## How to complete this task
Scan the entries and copy each line where the word "Yüksek" is present.

## Input data

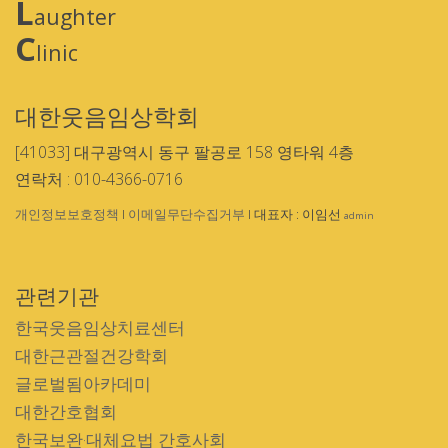
L
aughter
C
linic
대한웃음임상학회
[41033] 대구광역시 동구 팔공로 158 영타워 4층
연락처 : 010-4366-0716
개인정보보호정책
I
이메일무단수집거부
I 대표자 : 이임선
admin
관련기관
한국웃음임상치료센터
대한근관절건강학회
글로벌됨아카데미
대한간호협회
한국보완·대체요법 간호사회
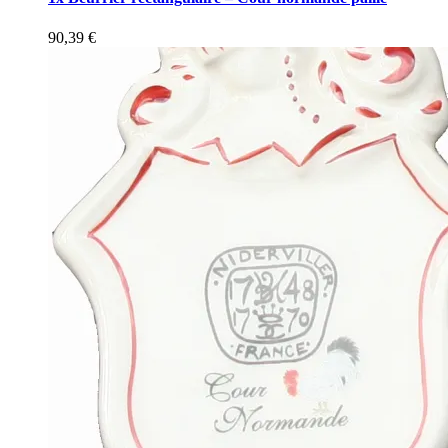
90,39
€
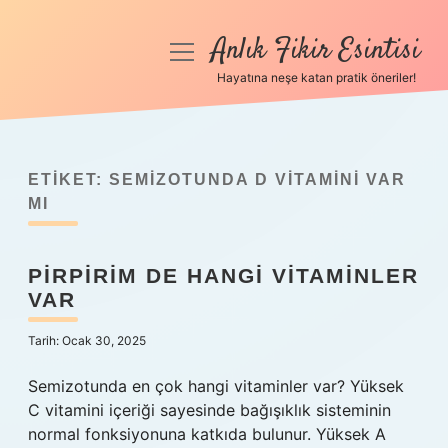
Anlık Fikir Esintisi
menüyü
aç
Hayatına neşe katan pratik öneriler!
Anasayfa
Gizlilik Politikası
ETIKET:
SEMIZOTUNDA D VITAMINI VAR
Yasal Uyarı
MI
Hakkımızda
PIRPIRIM DE HANGI VITAMINLER
VAR
Tarih: Ocak 30, 2025
Semizotunda en çok hangi vitaminler var? Yüksek
C vitamini içeriği sayesinde bağışıklık sisteminin
normal fonksiyonuna katkıda bulunur. Yüksek A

## Solution below
Semizotunda en çok hangi vitaminler var? Yüksek
normal fonksiyonuna katkıda bulunur. Yüksek A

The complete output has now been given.